** Task directions **
Copy the data that follows, character for character, minus the pictures.

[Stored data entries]
● ● ● ●

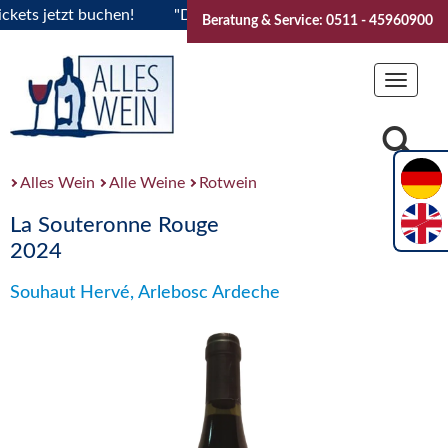
s jetzt buchen!
"Das Sommerfest 2026" Vive la Bourgogne..
Beratung & Service: 0511 - 45960900
Toggle
navigat
Alles Wein
Alle Weine
Rotwein
La Souteronne Rouge
2024
Souhaut Hervé, Arlebosc Ardeche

● ● ● ●

** Exercise result **
s jetzt buchen!
"Das Sommerfest 2026" Vive la Bourgogne..
Beratung & Service: 0511 - 45960900
Toggle
navigat
Alles Wein
Alle Weine
Rotwein
La Souteronne Rouge
2024
Souhaut Hervé, Arlebosc Ardeche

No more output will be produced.